In addition to participation in partnerships that work to conserve birds at larger scales, you can also live your day-to-day life in ways that help birds right where you live.
- Many bird-lovers enjoy cats. But cats are the biggest source of direct mortality to birds. Keep your cat indoors to keep birds safe and to keep your cat healthy.
- The second leading direct cause of bird deaths is collisions with windows, both those in office buildings and in private homes. If everyone took steps to create bird-friendly buildings, both at their own homes and work places, we could save hundreds of millions of birds.
- Become a citizen scientist – everyone can contribute to our knowledge of birds, including a better understanding of how many of which species occur where throughout the year – by submitting your observations through eBird.
- Coffee is the second most popular drink in the world, behind only water itself. Coffee can be grown in ways that are bird-friendly or very destructive to bird habitat.

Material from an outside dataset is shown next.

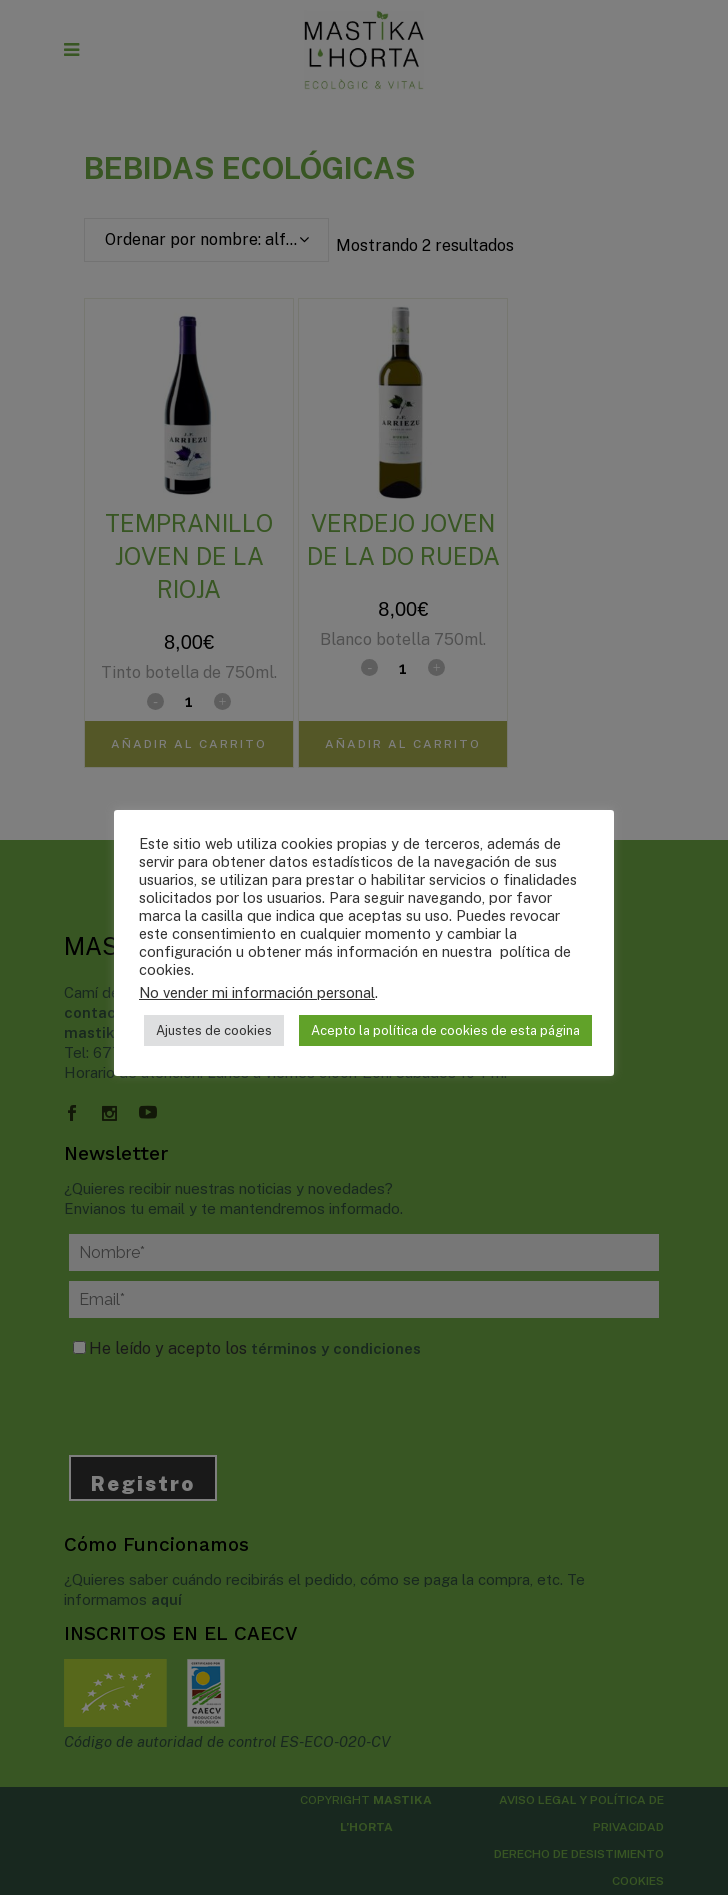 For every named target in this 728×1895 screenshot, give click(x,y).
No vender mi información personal (257, 992)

Drink bird-friendly coffee.
We’re used to applying a variety of pesticides to our yards and lawns. Most of these kill insects that don’t damage our yard but yet provide food for birds. Lower your use of pesticides as far as possible.
- Choose native pollinator-friendly flowers and fruiting shrubs and trees for your yard. Not only birds, but butterflies and honey bees will thank you.
- Set a bird-friendly dinner table. Start with range-fed (grass-fed) beef. (Bison meat is even better!) Grassland birds are at risk. Also, purchase American-grown rice, which imitates vital wetland habitat. Rice habitat constitutes the very best bird-compatible mass-produced crop in the United States.
- Migrating birds are susceptible to colliding with towers using non-flashing warning lights. Contact owners of communication towers and tell them about bird and energy savings with bird-friendly lighting.
- Explore making your city more bird friendly by turning off lights in commercial buildings and by taking many other steps.